Instructions for the task
Isolate every line in the data with the string "danes" and copy it.

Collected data
────────────────────

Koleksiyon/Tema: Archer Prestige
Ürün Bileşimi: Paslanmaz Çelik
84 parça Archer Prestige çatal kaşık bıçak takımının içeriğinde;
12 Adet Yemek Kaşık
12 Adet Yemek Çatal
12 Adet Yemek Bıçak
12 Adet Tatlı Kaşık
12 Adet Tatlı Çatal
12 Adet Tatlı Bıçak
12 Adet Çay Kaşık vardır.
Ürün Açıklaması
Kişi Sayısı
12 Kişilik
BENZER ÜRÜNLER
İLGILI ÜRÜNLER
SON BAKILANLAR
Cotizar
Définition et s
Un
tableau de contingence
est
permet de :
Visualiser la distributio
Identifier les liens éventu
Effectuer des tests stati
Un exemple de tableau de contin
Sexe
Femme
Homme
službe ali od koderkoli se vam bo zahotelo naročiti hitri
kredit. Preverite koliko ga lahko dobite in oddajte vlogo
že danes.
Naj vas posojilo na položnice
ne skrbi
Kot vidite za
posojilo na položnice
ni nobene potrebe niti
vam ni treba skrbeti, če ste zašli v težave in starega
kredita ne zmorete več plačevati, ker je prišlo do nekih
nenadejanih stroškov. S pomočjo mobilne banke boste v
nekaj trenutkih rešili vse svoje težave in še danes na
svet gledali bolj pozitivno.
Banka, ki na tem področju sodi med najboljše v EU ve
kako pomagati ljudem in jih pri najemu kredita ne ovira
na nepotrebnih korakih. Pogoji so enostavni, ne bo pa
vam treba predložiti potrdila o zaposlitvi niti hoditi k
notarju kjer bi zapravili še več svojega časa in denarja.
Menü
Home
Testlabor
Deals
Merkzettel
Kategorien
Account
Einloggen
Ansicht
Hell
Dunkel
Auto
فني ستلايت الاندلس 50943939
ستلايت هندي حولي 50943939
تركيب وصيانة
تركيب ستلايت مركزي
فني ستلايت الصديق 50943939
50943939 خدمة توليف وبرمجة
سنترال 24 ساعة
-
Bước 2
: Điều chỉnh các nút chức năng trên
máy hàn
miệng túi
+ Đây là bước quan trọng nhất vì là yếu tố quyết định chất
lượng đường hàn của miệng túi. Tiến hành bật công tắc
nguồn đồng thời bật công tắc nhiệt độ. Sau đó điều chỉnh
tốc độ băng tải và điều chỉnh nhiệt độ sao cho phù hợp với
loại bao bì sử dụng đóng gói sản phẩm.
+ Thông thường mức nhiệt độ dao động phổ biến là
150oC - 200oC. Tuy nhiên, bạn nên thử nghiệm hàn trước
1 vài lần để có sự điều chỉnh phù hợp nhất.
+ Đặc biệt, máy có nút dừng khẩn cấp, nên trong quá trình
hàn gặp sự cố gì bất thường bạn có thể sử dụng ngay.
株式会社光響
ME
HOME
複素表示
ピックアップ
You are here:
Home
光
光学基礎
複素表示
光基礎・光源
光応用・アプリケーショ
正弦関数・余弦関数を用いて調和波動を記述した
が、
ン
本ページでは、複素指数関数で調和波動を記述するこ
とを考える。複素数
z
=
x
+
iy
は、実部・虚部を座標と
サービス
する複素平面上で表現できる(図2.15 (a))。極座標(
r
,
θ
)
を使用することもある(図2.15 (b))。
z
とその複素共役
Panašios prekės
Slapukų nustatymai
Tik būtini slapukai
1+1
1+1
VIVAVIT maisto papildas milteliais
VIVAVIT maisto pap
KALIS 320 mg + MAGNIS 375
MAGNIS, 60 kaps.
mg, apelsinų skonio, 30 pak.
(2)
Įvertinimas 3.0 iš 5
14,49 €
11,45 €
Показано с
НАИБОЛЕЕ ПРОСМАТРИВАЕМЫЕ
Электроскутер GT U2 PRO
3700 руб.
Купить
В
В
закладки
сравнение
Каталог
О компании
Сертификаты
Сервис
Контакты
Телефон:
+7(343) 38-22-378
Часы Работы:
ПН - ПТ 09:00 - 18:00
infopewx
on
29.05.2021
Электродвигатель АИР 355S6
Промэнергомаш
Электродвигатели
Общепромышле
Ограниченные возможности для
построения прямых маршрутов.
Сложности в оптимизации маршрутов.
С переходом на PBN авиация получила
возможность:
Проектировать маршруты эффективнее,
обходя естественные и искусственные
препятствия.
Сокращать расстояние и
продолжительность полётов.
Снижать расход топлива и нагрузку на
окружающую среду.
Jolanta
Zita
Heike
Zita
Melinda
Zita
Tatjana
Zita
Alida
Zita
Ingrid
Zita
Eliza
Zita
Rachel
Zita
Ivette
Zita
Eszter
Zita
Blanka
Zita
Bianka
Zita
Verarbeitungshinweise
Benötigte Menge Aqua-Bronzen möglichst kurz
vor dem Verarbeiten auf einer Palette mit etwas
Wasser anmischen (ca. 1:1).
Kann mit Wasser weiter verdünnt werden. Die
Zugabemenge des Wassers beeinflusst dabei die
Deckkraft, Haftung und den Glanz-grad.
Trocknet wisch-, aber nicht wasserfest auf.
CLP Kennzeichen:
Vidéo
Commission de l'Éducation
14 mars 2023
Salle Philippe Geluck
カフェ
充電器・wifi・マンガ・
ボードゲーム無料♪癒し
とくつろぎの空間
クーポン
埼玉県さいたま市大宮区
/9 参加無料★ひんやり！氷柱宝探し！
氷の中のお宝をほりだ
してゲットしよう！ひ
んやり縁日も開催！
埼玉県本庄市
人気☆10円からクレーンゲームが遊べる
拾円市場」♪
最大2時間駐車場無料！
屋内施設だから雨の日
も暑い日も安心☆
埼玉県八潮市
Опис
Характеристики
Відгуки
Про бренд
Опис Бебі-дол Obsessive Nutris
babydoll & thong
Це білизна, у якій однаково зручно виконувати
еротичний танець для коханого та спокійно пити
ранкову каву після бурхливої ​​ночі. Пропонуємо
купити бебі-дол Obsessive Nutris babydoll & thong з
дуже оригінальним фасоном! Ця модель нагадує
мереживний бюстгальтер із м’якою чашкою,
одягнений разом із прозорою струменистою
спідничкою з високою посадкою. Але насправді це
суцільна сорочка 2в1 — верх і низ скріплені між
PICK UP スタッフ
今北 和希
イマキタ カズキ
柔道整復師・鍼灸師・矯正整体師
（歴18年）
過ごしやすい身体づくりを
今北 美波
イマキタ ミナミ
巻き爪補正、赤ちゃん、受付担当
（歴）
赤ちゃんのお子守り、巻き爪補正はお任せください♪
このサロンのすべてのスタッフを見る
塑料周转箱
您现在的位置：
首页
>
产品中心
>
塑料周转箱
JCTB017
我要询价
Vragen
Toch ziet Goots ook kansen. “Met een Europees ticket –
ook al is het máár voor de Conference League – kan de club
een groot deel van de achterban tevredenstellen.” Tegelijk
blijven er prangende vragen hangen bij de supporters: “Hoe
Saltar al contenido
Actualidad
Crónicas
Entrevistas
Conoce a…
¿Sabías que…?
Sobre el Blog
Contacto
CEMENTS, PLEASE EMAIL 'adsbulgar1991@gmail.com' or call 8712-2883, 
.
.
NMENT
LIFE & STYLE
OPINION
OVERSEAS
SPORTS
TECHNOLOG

────────────────────

Result for this task
že danes.
nekaj trenutkih rešili vse svoje težave in še danes na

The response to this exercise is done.